Nintendo won the last generation by having a cool and fun looking accessory.

But is this new 'tablet' accessory as attractive as previous offerings to a now jaded consumer audience? In the past five years we've seen the original wiimote, guitar heroes' plastic guitars, and now kinect all succeed in drawing in an audience with the promise of new experiences.

Personally I just don't think a tablet has as much of a visual hook from a marketing perspective. Sure it might actually be more useful and fun than Kinect or the original wiimote, but it is a lot harder to market in 30 second TV commercials.

MattyBoy's picture

It's refreshing to read such an open-minded write-up of the Wii-U. I like everyone else, was gutted after Iwata's post-conference video wrapped things up. Once the dust has settled however, one can't help but think this may have been a very deliberate move on Nintendo's part. The next 6 months are going to be a steady dripfeed of information, slowly building up more and more hype before launch.

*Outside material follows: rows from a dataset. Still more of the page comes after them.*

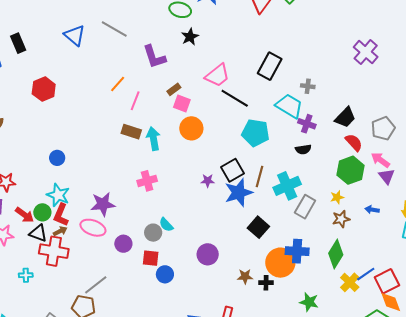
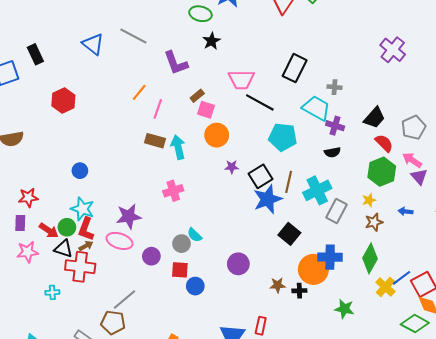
pink trapezoid: (217, 75) -> (241, 80), turned 40
purple star: (208, 181) -> (232, 167), moved

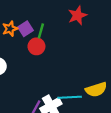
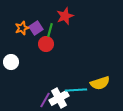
red star: (77, 15) -> (65, 16), moved

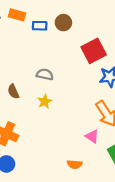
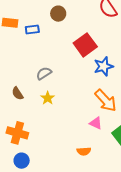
brown circle: (63, 23) -> (58, 14), moved
gray semicircle: (45, 74) -> (44, 73), turned -35

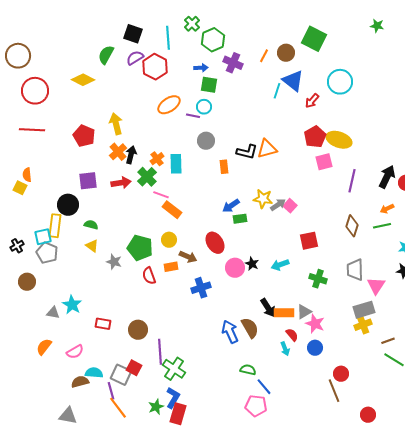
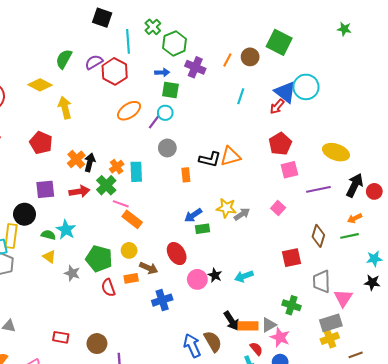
black square: (133, 34) -> (102, 18), moved
blue triangle: (293, 81) -> (285, 92), moved
purple line: (193, 116) -> (154, 122), turned -64
yellow arrow: (116, 124) -> (65, 108), moved
yellow ellipse: (339, 140) -> (336, 152), moved
purple line: (352, 181) -> (318, 189), turned 65
pink square: (290, 206) -> (278, 208), moved
red square: (309, 241) -> (291, 258), moved
green cross: (318, 279) -> (291, 305), moved
cyan star: (72, 305) -> (66, 230), moved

And with regards to the lack of a Mario/Zelda/Metroid etc, Nintendo couldn't win no matter what they did. They tried (but perhaps didn't fully succeed) to promote their 3rd party support. Had there been the usual Nintendo stalwarts making an appearance (at the expense of 3rd party software), the fans would have been happy but then Nintendo would have been criticised for not doing enough to promote 3rd party software. They were damned if they did and damned if they didn't.

And after mulling the whole thing over, why shouldn't Nintendo try their best to promote something like NintendoLand? It is so different to 99% of what's out there and if they truly believe in this new form of gameplay then why not? There is still 6 months to go. They've promoted the hardware and its functionality, and the games that they know will sell (Super Mario Bros U and NintendoLand). If they appear at Tokyo in September (which given that they're prepping a major hardware launch is very likely), it would not surprise me in the slightest if they were to land the killer blow and announce launch date, price, and most importantly the killer apps that we all wanted unveiled at E3. I think we may well see our 3D Mario and Metroid games then.

None of this changes the fact that from a "core" (I loathe that word but in the interests of time...) gamers POV their conference was poorly handled and the hardware doesn't seem to be all that impressive. That's if that gameplay video of ZombiU is anything to go by.

The potential in Wii U is enormous. All we can do is wait and see if Nintendo can fulfill it within its launch window.

***And if Nintendo can release an HD wallpaper of Iwata holding that bunch of bananas that would be great.***

kirinnokoshin's picture

Nintendo need to come up with sensible branding for asymmetrical gaming.

What about WiiPlay and UPlay?

WiiPlayers - Wiimotes; UPlayer - GamePad

'Wii' are looking at 'U'

or something :-)

Nathan Brown's picture

Asymmetrical gaming doesn't exactly trip off the tongue, you're right.

UPlay's already taken, though - it's Ubisoft's social network / virtual items thing.

kirinnokoshin's picture

Dang

Ubisoft really were the winners of E3 2012 weren't they?